Despite the knowledge of their mother’s evil plan for them, the children still wish to return home. However, since they do not have much experience relying on themselves, they fail to reach their goal. Bettelheim cites Hansel’s attempt to use bread crumbs as an obvious example: “he, who lived close to a big forest, should have known that birds would eat the bread crumbs.” (274) Next Bettelheim points out the symbolism associated with the white bird. This is a Christian symbol and the Grimm’s promote the Christian faith through Hansel and Gretel in select dialogue. Some examples include “God will not forsake us.” (185); “The Lord will protect us.” (186); and the description of the wicked witch as “godless” (189). The white birds lead the children to encounter different circumstance that force them to develop and use their intellect and practical skills. With this symbol the Grimm brothers send a fairly significant message about the importance of faith and God’s guidance in life’s most difficult and uncertain times.
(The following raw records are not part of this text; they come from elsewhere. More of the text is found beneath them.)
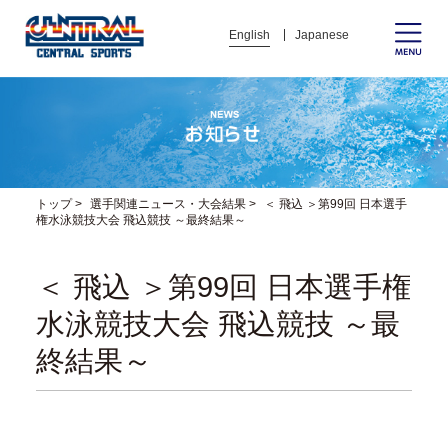
English
Japanese
トップ
>
選手関連ニュース・大会結果
>
＜ 飛込 ＞第99回 日本選手
権水泳競技大会 飛込競技 ～最終結果～
＜ 飛込 ＞第99回 日本選手権
水泳競技大会 飛込競技 ～最
終結果～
After following a white bird to the bread house, Hansel and Gretel learn their first lesson in reality. They naively begin to indulge themselves without consideration or question. After learning that, “The old woman had only pretended to be so friendly.” (188) the children realize the importance of trust and truth. They are exposed on their own for the first time to life’s harsh realities and, also for the first time, must personally deal with the consequences.
During the period that Hansel and Gretel stay at the witch’s house, they experience growing pains. The witch’s coldness and impatience- “and be quick about it”; “Spare me your blubbering!” (188)- coupled with the loneliness of their separation strengthens each child’s mentally and emotionally. Hansel tricks the witch to delay his death. Gretel finally shows some mental substantiality when she acts on the initiative that Bettelheim describes as a development in the children by figuring out a way to kill the witch. After they have proven to be quick-witted and to have perseverance and determination, all necessary life skills to acquire and put to use in order to be successful in the real world, the children begin their return home. Hansel and Gretel were able to conquer themselves and overcome their obstacles. As Bettelheim states in his argument, the experience was necessary to help the children become “more mature children, ready to rely on their own intelligence and initiative to solve life’s problems.” (278)
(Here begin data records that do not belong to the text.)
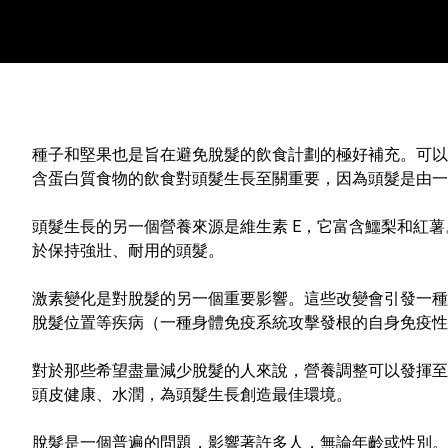
種子和堅果也是旨在避免脫髮的飲食計劃的極好補充。可以
含蛋白質食物的飲食對頭髮生長至關重要，因為頭髮是由一
頭髮生長的另一個營養來源是維生素 E，它富含鱷梨和紅薯
於保持強壯、耐用的頭髮。
激素變化是對脫髮的另一個重要影響。這些改變會引發一種
脫髮位置等疾病（一種身體免疫系統攻擊發根的自身免疫
對於那些希望盡量減少脫髮的人來說，營養調整可以發揮至
頭皮健康、水潤，為頭髮生長創造最佳環境。
脫髮是一個普遍的問題，影響著許多人，無論年齡或性別。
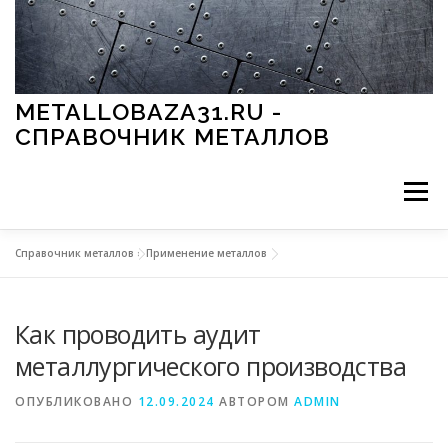
Перейти к содержимому
METALLOBAZA31.RU -
СПРАВОЧНИК МЕТАЛЛОВ
Меню
Справочник металлов
»
Применение металлов
В ПРОМЫШЛЕННОСТИ
В СТРОИТЕЛЬСТВЕ
Как проводить аудит
МЕТАЛЛЫ И ОКРУЖАЮЩАЯ СРЕДА
металлургического производства
ОПУБЛИКОВАНО
12.09.2024
АВТОРОМ
ADMIN
ПРИМЕНЕНИЕ МЕТАЛЛОВ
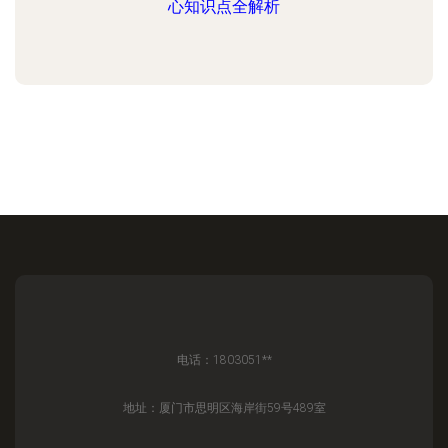
心知识点全解析
电话：1803051**
地址：厦门市思明区海岸街59号489室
The children return home, where their mother has inexplicably died. This probably represents the discontinuation of the children’s view of their home as their comfort zone. The children are no longer supported in their home. Only the (classically less paternal) father character waits for them. The structure they return to is described as “their father’s house” (189). The children’s whole attitude and perspective on their home and their role in the home has changed.
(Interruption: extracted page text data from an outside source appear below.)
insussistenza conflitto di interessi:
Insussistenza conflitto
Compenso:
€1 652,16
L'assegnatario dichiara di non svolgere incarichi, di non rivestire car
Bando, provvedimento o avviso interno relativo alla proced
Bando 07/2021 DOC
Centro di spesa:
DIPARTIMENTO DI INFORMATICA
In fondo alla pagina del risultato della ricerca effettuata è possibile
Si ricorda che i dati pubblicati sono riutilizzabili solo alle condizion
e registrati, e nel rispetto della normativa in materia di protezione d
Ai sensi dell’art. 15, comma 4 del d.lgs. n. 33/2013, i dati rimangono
Finally Bettelheim argues that the jewels that Hansel and Gretel return with are yet another representation of the transition Hansel and Gretel have made from dependence to independence. They do not greedily horde their treasures, but make them common property to the whole family. Hansel and Gretel prove themselves to be resources by producing the jewelry so that “Their worries were over” (190). Bettelheim’s argument is supported by countless pieces of textual evidence. His insights into the Grimm’s fairy tale provide readers with the deeper meaning that fairy tales, both unedited and edited versions, are meant to present to readers. For these reasons, I support Bettelheim’s opinions on the tale of Hansel and Gretel.